Hearts Grown Brutal
- Author: Roger Cohen
- Language: English
- Genre: Non-fiction
- Publisher: Random House
- Publication date: August 25, 1998
- Publication place: United States
- Media type: Print
- Pages: 580 pages
- ISBN: 0-8129-9178-8
- OCLC: 191143091
- Preceded by: In the Eye of the Storm
- Followed by: Soldiers and Slaves

= Hearts Grown Brutal =

1998 book by Roger Cohen

Hearts Grown Brutal: Sagas of Sarajevo is a non-fiction book by New York Times reporter Roger Cohen chronicling his experiences covering the Bosnian War and the Bosnian Genocide. Random House published the book on August 25, 1998. The book won a Citation for Excellence from the Overseas Press Club in 1999.

==Summary==
Cohen follows the story of a man named Sead who had been searching for his lost father. Cohen goes on to describe the lives of three other families, one Muslim-Serb, one Muslim, and one Serb-Croat. He details the history of Yugoslavia from the end of World War I onward and then shows how the Yugoslav Wars affected the daily lives of ordinary people. He states that, in general, "This was a war of intimate betrayals".
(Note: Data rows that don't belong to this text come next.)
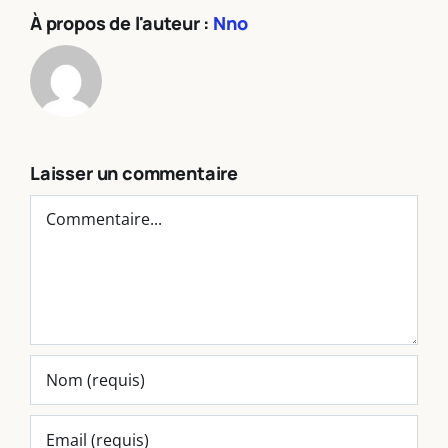
À propos de l'auteur :
Nno
Laisser un commentaire
Commentaire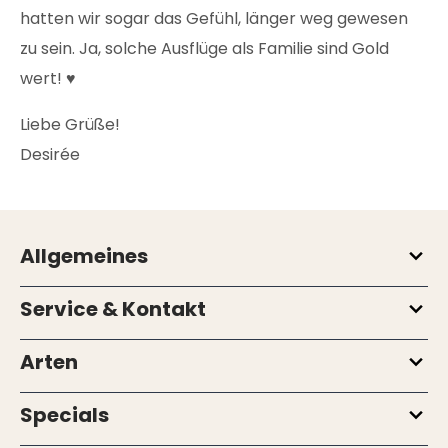
hatten wir sogar das Gefühl, länger weg gewesen
zu sein. Ja, solche Ausflüge als Familie sind Gold
wert! ♥
Liebe Grüße!
Desirée
Allgemeines
Service & Kontakt
Arten
Specials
He blasts leaders such as Slobodan Milosevic, whom he calls "a craven, clever bully", Franjo Tuđman, whom he says played a "macabre dance", and Radovan Karadžić. He writes with outrage against the United States and the United Nations for what he sees as their moral cowardice in the wake of genocide.

==Reviews==
David Rieff in The New York Observer called it a "stunning accomplishment" and stated that Cohen captured "the sense of inconsolable sorrow and stony anger that those who watched as Bosnia was destroyed will carry with us to our graves". Kirkus Reviews praised its "insightful, eloquent journalism" and described the book as "essential reading". Ian Williams in The Nation wrote "Cohen's prose is impassioned and objective at the same time". Library Journal stated that "Among the best journalism of the war, it is highly recommended for all libraries." Favorable reviews also appeared in The New York Times Book Review, Booklist, and Cohen's own paper, The New York Times. Foreign Affairs has written that Cohen's "forceful, elegant prose pulses with anger".

In Mediterranean Quarterly, author Walter R. Roberts gave a critical review, accusing Cohen of a consistent anti-Serb bias. He wrote that Cohen "writes extremely well... and knows how to keep the reader's attention", but he stated that the book contains slanted material and reads more like fiction than non-fiction.